Zero-Divisors & Units in $\mathbb{Z}/n\mathbb{Z}$ Let $n\in\mathbb{Z}_{\geq2}$. Considering the ring $\mathbb{Z}/n\mathbb{Z}$, we denote $(\mathbb{Z}/n\mathbb{Z})^*$ to be its ring of units. Furthermore, the map $\mathbb{Z}\to\mathbb{Z}/n\mathbb{Z};\,a\mapsto\overline{a}$ is meant to be the canonical projection modulo $n$.
claim 1: $\overline{a}\in\mathbb{Z}/n\mathbb{Z}$ zero-divisor $\iff$ $1<\gcd(a,n)<n$.
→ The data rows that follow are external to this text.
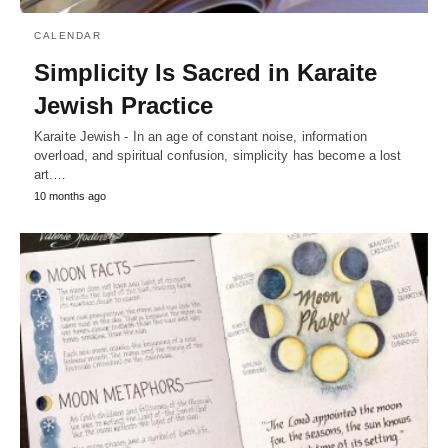
CALENDAR
Simplicity Is Sacred in Karaite
Jewish Practice
Karaite Jewish - In an age of constant noise, information
overload, and spiritual confusion, simplicity has become a lost
art.…
10 months ago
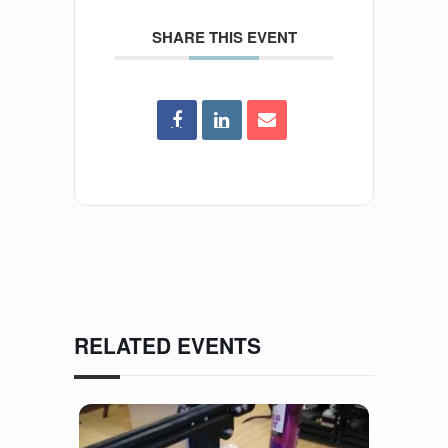
SHARE THIS EVENT
RELATED EVENTS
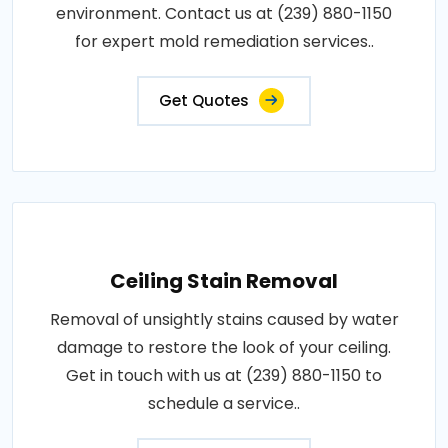
environment. Contact us at (239) 880-1150
for expert mold remediation services..
Get Quotes
Ceiling Stain Removal
Removal of unsightly stains caused by water
damage to restore the look of your ceiling.
Get in touch with us at (239) 880-1150 to
schedule a service..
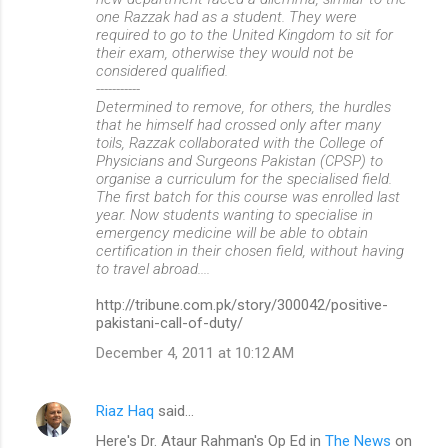
one Razzak had as a student. They were
required to go to the United Kingdom to sit for
their exam, otherwise they would not be
considered qualified.
-----------
Determined to remove, for others, the hurdles
that he himself had crossed only after many
toils, Razzak collaborated with the College of
Physicians and Surgeons Pakistan (CPSP) to
organise a curriculum for the specialised field.
The first batch for this course was enrolled last
year. Now students wanting to specialise in
emergency medicine will be able to obtain
certification in their chosen field, without having
to travel abroad....
http://tribune.com.pk/story/300042/positive-
pakistani-call-of-duty/
December 4, 2011 at 10:12 AM
Riaz Haq
said…
Here's Dr. Ataur Rahman's Op Ed in
The News
on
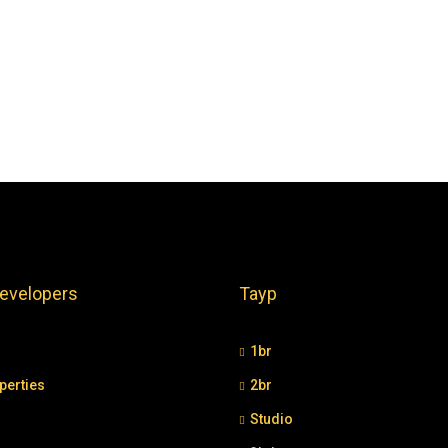
evelopers
Tayp
1br
perties
2br
Studio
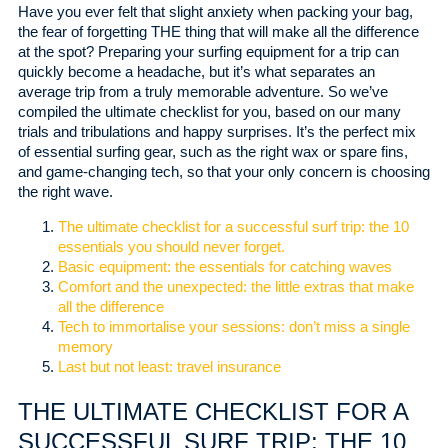
Have you ever felt that slight anxiety when packing your bag,
the fear of forgetting THE thing that will make all the difference
at the spot? Preparing your surfing equipment for a trip can
quickly become a headache, but it’s what separates an
average trip from a truly memorable adventure. So we’ve
compiled the ultimate checklist for you, based on our many
trials and tribulations and happy surprises. It’s the perfect mix
of essential surfing gear, such as the right wax or spare fins,
and game-changing tech, so that your only concern is choosing
the right wave.
The ultimate checklist for a successful surf trip: the 10
essentials you should never forget.
Basic equipment: the essentials for catching waves
Comfort and the unexpected: the little extras that make
all the difference
Tech to immortalise your sessions: don’t miss a single
memory
Last but not least: travel insurance
THE ULTIMATE CHECKLIST FOR A
SUCCESSFUL SURF TRIP: THE 10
I am wondering if claim 1 is true or not. I was able to prove $''\implies''$ using Bézout as follows:
$$\gcd(a,n)=1\stackrel{\text{Bézout}}\iff\exists x,y\in\mathbb{Z}: ax+ny=1\iff ax\equiv 1\mod n \iff \overline{a}\in(\mathbb{Z}/n\mathbb{Z})^*.$$
So in particular $\overline{a}$ is not a zero-divisor.
If claim 1 is true, would it then imply the following proposition?
claim 2: $\overline{a}\in\mathbb{Z}/n\mathbb{Z}$ zero-divisor $\iff \overline{a}\notin(\mathbb{Z}/n\mathbb{Z})^*$
 A: Let $R$ be a finite ring. Then every non-zero element of $R$ is either a zero-divisor or a unit, but not both.
Proof: suppose that $a$ is a zero-divisor. Then clearly, $a$ cannot be a unit. For if $ab = 1$, and if we have $c \neq 0$ such that $ca = 0$, then we would have $cab = c1 = c = 0$. This is a contradiction.
On the other hand, suppose $a$ is not a zero-divisor. Then the map $x \mapsto a \cdot x$ is injective. For suppose we have $ax = ay$; then $a(x - y) = 0$; then $x - y = 0$; then $x = y$. Since this map is injective and its domain and codomain are both $R$, which is a finite set, the map must be surjective. Then there must exist $x$ such that $a \cdot x = 1$.
Thus, for $\overline{a} \neq 0$, we have $\overline{a}$ zero-divisor iff $\overline{a} \notin (\mathbb{Z} / n \mathbb{Z})^*$.
Now note that $\overline{a} \in (\mathbb{Z} / n \mathbb{Z})^*$ iff $gcd(a, n) = 1$. Clearly, if we have $\overline{a} \overline{x} = 1$, then $ax = 1 + bn$ for some $b \in \mathbb{Z}$, and thus $ax - bn = 1$, and thus $gcd(a, n) = 1$. And conversely, if $gcd(a, n) = 1$, then we have some $x, b$ such that $ax + bn = 1$. Then $ax = 1 - bn$. Then $\overline{a} \overline{x} = 1$.
Then $\overline{a}$ is a zero-divisor iff ($\overline{a}$ is not a unit and $\overline{a}$ is not zero) iff ($gcd(a, n) \neq 1$ and $gcd(a, n) \neq n$) iff $1 < gcd(a, n) < n$.